As a fellow painful boob sufferer, I sympathize completely.  Let me share some of the info I’ve dug up within the past few years; you can use it or toss it out as you see fit.

First off, Terri is right about the progesterone.  If you are only having pain in the latter two weeks of your cycle, that’s probably the culprit.  You produce your own progesterone at that time, so maybe you shouldn’t be adding more.

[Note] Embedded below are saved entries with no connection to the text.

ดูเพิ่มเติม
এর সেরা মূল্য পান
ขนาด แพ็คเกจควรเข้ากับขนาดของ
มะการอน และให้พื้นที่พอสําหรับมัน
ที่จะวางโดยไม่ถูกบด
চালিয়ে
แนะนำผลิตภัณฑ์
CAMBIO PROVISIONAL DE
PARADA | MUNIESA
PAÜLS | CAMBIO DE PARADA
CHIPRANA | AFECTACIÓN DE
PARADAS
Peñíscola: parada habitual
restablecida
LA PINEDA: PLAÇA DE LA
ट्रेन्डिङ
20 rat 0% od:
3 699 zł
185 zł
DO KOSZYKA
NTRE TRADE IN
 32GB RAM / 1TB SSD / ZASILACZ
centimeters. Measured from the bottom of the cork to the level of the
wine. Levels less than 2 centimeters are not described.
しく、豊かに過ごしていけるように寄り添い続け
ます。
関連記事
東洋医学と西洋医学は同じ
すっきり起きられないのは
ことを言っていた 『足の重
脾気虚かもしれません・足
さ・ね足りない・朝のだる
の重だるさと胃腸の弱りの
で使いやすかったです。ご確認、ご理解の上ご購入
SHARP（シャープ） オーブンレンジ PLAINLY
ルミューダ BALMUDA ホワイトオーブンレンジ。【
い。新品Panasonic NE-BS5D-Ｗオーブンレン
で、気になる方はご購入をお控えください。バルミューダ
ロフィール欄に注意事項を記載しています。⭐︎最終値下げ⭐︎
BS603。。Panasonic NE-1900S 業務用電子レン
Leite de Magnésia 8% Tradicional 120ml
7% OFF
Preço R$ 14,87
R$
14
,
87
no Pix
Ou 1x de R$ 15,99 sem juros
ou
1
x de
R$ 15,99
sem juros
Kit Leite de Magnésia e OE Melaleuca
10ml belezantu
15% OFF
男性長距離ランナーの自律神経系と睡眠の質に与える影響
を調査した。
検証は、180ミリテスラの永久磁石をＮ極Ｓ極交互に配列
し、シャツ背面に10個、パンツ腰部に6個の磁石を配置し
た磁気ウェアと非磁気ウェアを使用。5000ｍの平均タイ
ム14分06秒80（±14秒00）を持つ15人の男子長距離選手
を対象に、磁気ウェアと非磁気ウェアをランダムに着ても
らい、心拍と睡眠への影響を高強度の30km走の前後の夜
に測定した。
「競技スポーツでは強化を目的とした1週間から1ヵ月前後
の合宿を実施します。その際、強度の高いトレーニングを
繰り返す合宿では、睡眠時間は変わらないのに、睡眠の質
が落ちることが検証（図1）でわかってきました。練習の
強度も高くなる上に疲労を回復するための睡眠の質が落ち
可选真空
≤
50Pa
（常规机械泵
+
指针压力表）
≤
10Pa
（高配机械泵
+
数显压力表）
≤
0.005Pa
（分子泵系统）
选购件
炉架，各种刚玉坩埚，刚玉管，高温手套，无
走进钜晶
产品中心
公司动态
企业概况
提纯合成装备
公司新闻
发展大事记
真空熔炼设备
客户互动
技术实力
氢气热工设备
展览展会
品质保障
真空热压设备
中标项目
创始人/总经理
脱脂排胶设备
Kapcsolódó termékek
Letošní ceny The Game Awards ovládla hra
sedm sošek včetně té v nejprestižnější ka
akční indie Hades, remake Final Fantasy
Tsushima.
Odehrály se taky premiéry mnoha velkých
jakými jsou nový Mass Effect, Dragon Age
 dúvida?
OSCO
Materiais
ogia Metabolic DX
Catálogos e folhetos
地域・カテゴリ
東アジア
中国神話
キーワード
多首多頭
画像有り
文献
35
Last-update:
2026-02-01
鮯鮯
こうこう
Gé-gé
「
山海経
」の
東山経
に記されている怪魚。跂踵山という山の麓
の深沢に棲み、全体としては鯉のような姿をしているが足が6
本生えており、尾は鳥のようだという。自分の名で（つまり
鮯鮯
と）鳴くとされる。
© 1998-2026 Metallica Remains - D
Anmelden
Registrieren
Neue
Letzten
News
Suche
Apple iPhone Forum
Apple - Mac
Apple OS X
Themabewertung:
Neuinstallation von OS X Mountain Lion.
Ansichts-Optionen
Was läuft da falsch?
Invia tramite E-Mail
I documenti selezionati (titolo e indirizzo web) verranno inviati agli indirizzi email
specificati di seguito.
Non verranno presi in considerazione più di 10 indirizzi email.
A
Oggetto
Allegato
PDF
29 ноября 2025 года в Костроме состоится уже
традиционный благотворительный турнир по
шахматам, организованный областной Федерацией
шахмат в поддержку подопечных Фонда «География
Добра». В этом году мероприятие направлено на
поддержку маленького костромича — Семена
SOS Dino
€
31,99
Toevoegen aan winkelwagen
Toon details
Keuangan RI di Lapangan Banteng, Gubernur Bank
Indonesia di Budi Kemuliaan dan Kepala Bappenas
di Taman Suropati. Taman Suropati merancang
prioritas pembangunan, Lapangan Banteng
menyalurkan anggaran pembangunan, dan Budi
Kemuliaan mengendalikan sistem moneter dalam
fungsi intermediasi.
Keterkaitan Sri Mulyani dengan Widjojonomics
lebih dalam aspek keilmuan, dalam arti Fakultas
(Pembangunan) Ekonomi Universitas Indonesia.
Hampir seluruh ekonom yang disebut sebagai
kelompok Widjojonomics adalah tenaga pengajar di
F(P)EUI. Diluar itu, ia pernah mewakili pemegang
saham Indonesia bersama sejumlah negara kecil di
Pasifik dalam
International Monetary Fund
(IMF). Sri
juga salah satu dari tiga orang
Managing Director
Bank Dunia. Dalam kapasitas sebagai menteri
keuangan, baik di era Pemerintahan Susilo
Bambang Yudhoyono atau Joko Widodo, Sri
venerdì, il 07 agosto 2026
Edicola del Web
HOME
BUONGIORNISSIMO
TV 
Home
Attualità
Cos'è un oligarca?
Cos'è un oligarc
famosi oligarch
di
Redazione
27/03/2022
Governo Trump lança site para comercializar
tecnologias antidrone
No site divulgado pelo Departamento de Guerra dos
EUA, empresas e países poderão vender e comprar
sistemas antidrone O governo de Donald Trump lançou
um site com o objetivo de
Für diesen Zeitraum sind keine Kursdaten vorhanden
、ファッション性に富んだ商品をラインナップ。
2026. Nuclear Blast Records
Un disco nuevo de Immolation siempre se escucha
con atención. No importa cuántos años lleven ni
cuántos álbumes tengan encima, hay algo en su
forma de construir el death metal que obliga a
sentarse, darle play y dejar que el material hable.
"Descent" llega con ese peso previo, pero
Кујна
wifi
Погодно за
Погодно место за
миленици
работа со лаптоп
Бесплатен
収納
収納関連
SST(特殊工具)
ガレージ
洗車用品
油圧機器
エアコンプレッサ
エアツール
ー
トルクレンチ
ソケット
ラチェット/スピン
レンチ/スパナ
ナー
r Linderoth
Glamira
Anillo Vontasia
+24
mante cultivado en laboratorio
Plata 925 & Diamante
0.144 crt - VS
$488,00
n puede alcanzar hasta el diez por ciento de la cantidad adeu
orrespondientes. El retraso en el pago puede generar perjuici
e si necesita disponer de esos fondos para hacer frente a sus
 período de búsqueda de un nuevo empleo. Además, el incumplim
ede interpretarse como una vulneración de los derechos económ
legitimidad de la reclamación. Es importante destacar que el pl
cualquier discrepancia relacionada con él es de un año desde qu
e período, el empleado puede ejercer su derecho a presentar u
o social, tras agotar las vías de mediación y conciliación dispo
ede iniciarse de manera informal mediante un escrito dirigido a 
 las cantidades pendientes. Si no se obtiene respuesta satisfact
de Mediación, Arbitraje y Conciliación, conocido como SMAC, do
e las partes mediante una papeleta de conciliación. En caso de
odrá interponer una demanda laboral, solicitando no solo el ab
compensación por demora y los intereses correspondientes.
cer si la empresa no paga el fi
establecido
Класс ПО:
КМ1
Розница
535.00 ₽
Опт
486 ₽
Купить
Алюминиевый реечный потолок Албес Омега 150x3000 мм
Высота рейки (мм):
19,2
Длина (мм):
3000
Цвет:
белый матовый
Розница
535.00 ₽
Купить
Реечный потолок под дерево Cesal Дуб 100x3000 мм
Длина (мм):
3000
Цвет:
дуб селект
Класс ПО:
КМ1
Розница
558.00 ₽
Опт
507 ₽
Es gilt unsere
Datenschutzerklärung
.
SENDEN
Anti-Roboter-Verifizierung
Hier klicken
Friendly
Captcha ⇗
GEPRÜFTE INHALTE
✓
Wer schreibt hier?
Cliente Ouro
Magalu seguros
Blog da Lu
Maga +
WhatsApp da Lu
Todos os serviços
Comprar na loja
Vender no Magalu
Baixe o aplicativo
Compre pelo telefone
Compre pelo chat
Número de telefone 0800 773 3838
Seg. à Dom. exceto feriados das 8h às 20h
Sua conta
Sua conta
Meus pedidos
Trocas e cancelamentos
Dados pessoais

If you haven’t done it already, I’d suggest getting a little day calendar and logging when the pain starts, when it peaks, when it ends, etc.  You’ll only need to do this for a few months before you get a real handle on what’s going on.  If you can, try to connect bad days with anything you might be eating or a cycle- related event--for instance, a sudden desire to eat mountains of Ben and Jerry’s.  (Your doctor will also find a diary quite handy, as it will give him something to immediately dismiss patronizingly.  Nothing pleases a doctor more.)  To be quite frank, I’ve never discovered any correlation between anything I eat or drink and mastalgia (as it’s known to us aficionados).

A lot of doctors insist that coffee is the culprit; Susan Love deals with that idiotic idea succinctly in "Dr. Susan Love’s Breast Book."  Just for shits and grins, I’ve included the below, and since these are the first abstracts I’ve posted, I hope I’ve done it correctly.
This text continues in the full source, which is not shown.